Conflict -- from issues of sharing toys to disagreements about rules with parents to arguments with classmates -- has a real impact on the lives of children. Children can explore the meaning of the word "conflict" as a group (i.e. a class in school), with their family, or in a mixed group of old and young. Everyone will have their own perspective on what conflict is and can bring their own experiences to the discussion. In an intergenerational group, older adults sharing personal conflict memories appropriate to the age of children can be very effective.
Beliefs and attitudes about conflict come from many sources: messages we get as children; behaviors modeled by parents, teachers, and friends; attitudes presented by the media; our own experiences with conflict. What do you think when you hear the word "conflict?"
Look up the definition of "conflict" in a dictionary. The word is derived from the Latin conflictus meaning "to strike together."
Write the word "conflict" on the board or in the center of a large sheet of paper. Draw a circle around it. Everyone can then brainstorm what conflict means to them. Try to elicit specific examples, memories, and personal stories about conflict.
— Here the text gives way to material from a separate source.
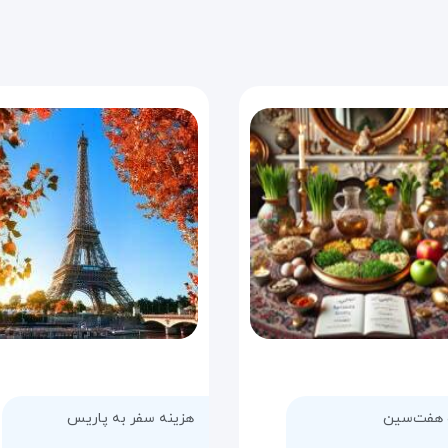
 هفت‌سین
هزینه سفر به پاریس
What kinds of conflicts have you been in? You can have a conflict within yourself, between two people, within a group, or between groups. Ask about conflicts with parents, teachers, friends, and even between countries.
For each conflict example, summarize it with a general word or phrase (e.g. wars, fights, rules, parents, bothers/sisters, friends, bullies) and write the words/phrases around the central circle. Draw lines from words/phrases to join them to the central "conflict" circle. When possible, put words that are related close to each other.
You can then branch out from the words/phrases by drawing lines and writing down specifics. For example, from "brothers/sisters" there could be lines going to "using toys and games", "choosing TV shows", and "using the bathroom." From the word "fight" there might be lines to "hitting", "kicking", "biting", "pushing."
What do you see in the conflict web? What do conflicts have in common? What causes conflicts? What makes them worse? What can make them better?
Extension: Is conflict good or bad? The characters that make up the word "conflict" in Chinese mean "danger" and "opportunity." Conflict is like fire -- fire can help you cook and keep you warm, but if it gets out of control can damage and destroy. Discuss how conflict handled properly can have many benefits (e.g. learning about people, learning new ways to respond to problems, building closer relationships, learning more about ourselves).
Variation for Older Children: Write a letter to an alien describing a conflict on Earth. Assume the alien planet is peaceful and has never heard of or experienced conflict.